■ What you should do: Please write out the listing beneath this sentence exactly, from its first line to the line with "Lire la suite", and stop there.

■ Excerpted data:
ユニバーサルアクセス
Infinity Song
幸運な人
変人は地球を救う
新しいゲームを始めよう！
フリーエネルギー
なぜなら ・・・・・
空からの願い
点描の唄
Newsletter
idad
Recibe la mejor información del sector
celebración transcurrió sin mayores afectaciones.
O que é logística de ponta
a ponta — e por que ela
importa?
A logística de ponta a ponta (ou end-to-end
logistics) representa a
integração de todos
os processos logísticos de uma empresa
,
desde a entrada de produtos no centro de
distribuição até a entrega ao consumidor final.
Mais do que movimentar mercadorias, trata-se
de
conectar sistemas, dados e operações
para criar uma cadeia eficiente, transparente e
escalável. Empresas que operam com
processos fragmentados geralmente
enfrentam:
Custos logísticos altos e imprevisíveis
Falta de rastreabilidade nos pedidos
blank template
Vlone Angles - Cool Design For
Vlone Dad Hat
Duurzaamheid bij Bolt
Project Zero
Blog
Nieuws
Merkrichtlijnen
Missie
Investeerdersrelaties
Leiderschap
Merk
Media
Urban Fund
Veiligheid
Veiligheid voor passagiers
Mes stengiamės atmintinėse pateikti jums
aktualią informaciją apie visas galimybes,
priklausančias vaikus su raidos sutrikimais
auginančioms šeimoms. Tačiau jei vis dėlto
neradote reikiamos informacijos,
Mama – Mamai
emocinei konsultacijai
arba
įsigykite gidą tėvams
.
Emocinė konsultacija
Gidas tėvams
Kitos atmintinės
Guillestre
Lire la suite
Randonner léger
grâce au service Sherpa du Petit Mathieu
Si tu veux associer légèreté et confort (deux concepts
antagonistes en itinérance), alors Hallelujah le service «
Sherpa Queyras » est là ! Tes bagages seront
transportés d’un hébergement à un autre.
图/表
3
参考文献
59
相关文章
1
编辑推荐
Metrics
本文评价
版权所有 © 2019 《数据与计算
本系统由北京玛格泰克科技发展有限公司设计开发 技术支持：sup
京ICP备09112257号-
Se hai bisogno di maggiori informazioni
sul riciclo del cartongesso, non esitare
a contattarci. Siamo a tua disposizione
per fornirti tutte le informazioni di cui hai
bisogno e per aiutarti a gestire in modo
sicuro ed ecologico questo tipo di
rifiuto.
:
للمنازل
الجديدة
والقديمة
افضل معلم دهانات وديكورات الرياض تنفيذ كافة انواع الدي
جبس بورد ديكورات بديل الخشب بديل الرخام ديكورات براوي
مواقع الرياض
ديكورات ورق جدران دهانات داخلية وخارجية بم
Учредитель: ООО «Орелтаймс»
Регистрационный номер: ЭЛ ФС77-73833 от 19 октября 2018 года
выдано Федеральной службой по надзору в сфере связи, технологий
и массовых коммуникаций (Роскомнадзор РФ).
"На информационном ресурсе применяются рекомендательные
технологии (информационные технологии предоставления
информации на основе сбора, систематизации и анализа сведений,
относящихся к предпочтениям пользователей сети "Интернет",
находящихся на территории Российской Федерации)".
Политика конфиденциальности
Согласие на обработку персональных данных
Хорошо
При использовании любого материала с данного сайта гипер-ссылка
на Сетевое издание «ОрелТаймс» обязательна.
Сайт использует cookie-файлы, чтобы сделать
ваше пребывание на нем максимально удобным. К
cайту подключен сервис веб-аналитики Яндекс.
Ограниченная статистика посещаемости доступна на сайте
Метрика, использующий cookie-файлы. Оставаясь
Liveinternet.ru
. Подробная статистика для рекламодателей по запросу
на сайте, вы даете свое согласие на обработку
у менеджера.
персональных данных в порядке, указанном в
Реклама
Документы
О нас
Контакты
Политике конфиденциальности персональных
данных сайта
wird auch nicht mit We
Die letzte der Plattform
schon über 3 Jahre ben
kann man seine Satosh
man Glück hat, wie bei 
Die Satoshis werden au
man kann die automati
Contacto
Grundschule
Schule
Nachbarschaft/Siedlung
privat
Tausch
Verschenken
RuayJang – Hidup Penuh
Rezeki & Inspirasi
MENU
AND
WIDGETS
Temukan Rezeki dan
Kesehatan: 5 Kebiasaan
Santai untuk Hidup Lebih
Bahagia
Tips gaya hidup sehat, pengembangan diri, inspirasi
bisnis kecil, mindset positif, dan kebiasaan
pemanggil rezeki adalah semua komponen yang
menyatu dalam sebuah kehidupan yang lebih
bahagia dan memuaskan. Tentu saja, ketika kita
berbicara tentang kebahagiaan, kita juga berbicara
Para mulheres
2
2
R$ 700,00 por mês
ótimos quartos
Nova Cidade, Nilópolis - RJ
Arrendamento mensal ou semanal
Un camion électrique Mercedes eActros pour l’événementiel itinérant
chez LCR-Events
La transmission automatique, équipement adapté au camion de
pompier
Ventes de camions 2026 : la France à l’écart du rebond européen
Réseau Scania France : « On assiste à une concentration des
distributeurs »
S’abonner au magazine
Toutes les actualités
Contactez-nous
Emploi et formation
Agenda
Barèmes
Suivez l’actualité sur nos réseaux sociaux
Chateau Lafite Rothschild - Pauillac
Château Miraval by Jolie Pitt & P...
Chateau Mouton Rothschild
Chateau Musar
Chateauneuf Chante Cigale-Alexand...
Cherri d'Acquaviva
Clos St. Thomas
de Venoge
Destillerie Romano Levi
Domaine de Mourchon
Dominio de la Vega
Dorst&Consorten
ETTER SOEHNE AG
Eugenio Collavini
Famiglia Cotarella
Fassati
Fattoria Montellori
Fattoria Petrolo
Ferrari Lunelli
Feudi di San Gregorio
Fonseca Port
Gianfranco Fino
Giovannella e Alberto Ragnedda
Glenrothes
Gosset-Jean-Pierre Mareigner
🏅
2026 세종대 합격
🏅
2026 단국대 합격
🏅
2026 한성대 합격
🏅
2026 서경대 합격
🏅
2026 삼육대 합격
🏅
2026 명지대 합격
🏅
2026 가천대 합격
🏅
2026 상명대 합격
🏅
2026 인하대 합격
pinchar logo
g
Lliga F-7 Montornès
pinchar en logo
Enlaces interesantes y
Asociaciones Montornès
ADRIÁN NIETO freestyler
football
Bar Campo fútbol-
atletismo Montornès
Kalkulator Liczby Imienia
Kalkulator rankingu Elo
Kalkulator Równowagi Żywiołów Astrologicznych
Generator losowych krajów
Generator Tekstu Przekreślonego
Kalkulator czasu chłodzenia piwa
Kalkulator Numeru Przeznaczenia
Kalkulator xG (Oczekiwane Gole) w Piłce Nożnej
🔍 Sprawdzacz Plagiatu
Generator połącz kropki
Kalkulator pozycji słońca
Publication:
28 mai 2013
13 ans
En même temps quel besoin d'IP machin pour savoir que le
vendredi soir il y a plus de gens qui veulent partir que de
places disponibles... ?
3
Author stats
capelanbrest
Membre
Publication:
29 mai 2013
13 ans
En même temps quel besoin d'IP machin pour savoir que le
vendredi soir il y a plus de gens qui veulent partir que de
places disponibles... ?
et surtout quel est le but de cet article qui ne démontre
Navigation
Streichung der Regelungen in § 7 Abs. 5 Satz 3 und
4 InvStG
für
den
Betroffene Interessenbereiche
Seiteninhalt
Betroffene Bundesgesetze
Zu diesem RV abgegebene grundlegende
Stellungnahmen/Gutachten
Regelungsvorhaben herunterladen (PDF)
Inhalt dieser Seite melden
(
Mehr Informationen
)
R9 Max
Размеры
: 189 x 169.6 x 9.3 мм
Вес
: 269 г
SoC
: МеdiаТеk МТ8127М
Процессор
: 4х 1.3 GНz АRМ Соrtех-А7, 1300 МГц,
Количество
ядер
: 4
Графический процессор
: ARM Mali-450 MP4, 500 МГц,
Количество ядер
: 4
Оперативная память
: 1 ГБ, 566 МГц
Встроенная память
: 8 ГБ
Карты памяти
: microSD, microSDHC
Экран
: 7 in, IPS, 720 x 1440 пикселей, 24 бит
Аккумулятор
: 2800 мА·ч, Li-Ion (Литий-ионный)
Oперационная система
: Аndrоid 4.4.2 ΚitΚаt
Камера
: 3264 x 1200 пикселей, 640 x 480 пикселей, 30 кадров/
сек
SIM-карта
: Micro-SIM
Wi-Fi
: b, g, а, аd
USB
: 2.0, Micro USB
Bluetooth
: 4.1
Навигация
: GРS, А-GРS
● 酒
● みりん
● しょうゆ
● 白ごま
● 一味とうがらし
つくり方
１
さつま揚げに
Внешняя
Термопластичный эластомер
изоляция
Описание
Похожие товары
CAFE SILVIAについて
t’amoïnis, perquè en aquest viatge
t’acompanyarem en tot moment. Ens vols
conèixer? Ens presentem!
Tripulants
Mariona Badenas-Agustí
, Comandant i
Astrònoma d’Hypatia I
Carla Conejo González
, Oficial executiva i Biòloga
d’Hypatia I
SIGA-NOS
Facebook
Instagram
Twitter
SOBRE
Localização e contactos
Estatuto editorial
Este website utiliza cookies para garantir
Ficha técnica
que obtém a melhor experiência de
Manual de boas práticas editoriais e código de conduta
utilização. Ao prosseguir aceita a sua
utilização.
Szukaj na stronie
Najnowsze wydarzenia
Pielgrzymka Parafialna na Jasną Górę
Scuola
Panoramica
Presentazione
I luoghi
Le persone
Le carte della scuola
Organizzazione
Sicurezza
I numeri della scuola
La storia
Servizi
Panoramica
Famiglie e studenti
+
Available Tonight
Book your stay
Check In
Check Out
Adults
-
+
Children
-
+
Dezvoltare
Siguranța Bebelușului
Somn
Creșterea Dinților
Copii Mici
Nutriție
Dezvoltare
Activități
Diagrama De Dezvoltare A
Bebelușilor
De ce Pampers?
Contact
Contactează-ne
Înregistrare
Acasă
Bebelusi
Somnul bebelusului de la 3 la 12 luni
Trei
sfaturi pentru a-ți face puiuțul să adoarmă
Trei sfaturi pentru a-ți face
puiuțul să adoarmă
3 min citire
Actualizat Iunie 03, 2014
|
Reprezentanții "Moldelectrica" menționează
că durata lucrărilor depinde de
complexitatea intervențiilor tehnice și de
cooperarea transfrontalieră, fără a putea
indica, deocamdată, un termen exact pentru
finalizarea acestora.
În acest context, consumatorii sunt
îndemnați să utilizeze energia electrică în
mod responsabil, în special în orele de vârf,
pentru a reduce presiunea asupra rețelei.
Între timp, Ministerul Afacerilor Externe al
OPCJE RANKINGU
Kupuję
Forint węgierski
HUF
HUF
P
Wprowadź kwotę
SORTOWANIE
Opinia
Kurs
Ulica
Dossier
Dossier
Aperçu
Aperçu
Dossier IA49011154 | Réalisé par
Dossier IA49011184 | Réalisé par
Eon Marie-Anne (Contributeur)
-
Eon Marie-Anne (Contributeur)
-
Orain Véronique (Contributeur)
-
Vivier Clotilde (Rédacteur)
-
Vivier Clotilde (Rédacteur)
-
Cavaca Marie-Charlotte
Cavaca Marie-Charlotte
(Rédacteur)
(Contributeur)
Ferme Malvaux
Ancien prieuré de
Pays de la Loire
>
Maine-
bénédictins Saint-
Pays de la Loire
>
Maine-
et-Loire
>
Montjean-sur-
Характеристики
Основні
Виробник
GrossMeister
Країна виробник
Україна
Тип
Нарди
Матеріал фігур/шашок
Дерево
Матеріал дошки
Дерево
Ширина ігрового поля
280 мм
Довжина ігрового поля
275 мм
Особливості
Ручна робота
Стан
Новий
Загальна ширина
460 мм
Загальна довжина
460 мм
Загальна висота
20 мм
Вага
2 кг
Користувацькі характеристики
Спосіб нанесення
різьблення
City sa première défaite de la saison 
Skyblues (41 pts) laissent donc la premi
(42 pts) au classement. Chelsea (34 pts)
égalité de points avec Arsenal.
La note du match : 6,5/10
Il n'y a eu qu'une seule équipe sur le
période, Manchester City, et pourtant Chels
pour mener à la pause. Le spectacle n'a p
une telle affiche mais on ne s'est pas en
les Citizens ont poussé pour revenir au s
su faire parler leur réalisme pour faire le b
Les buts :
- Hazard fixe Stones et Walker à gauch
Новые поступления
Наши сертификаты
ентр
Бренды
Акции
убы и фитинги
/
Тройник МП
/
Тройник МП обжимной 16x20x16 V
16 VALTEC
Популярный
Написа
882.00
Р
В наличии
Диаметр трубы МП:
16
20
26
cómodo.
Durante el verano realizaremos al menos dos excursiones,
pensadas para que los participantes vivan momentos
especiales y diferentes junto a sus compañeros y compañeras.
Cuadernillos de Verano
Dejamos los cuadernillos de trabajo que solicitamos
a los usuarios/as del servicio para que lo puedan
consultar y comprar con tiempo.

■ Exercise answer:
ユニバーサルアクセス
Infinity Song
幸運な人
変人は地球を救う
新しいゲームを始めよう！
フリーエネルギー
なぜなら ・・・・・
空からの願い
点描の唄
Newsletter
idad
Recibe la mejor información del sector
celebración transcurrió sin mayores afectaciones.
O que é logística de ponta
a ponta — e por que ela
importa?
A logística de ponta a ponta (ou end-to-end
logistics) representa a
integração de todos
os processos logísticos de uma empresa
,
desde a entrada de produtos no centro de
distribuição até a entrega ao consumidor final.
Mais do que movimentar mercadorias, trata-se
de
conectar sistemas, dados e operações
para criar uma cadeia eficiente, transparente e
escalável. Empresas que operam com
processos fragmentados geralmente
enfrentam:
Custos logísticos altos e imprevisíveis
Falta de rastreabilidade nos pedidos
blank template
Vlone Angles - Cool Design For
Vlone Dad Hat
Duurzaamheid bij Bolt
Project Zero
Blog
Nieuws
Merkrichtlijnen
Missie
Investeerdersrelaties
Leiderschap
Merk
Media
Urban Fund
Veiligheid
Veiligheid voor passagiers
Mes stengiamės atmintinėse pateikti jums
aktualią informaciją apie visas galimybes,
priklausančias vaikus su raidos sutrikimais
auginančioms šeimoms. Tačiau jei vis dėlto
neradote reikiamos informacijos,
Mama – Mamai
emocinei konsultacijai
arba
įsigykite gidą tėvams
.
Emocinė konsultacija
Gidas tėvams
Kitos atmintinės
Guillestre
Lire la suite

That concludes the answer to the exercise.